─── Data for analysis ───

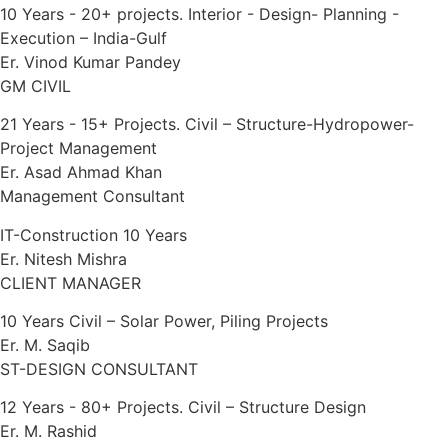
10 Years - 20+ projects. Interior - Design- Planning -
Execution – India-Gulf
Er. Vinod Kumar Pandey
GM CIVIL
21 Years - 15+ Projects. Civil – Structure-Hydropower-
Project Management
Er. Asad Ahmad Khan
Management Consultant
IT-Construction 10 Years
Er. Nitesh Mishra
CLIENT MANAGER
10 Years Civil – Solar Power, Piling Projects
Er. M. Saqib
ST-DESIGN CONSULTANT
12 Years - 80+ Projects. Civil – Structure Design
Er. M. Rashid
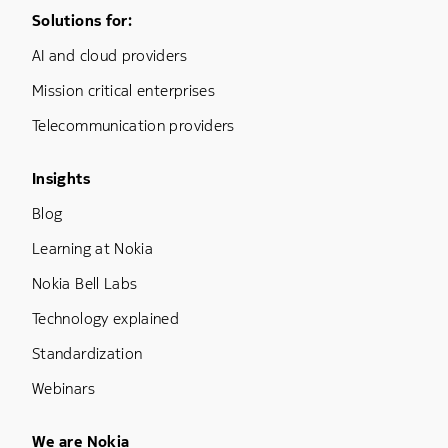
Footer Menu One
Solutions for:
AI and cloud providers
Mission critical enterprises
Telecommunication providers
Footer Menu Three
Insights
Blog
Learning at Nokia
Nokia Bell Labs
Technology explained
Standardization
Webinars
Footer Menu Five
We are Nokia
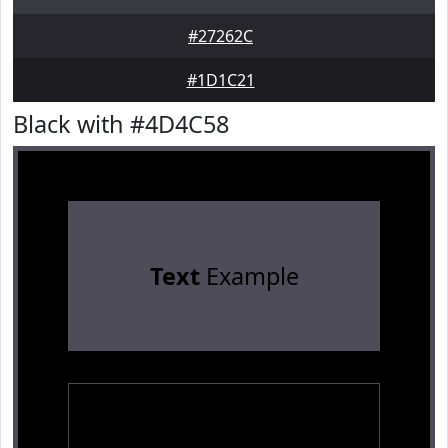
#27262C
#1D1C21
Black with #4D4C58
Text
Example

───
─── Data for analysis ───

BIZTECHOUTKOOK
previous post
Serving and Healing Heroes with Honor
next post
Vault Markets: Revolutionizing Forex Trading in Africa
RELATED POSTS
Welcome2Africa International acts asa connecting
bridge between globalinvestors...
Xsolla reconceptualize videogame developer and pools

───

§ What is being asked:
Your answer should be each line of the data that contains the word "Menu", copied as it stands.

§ Answer box:
Footer Menu One
Footer Menu Three
Footer Menu Five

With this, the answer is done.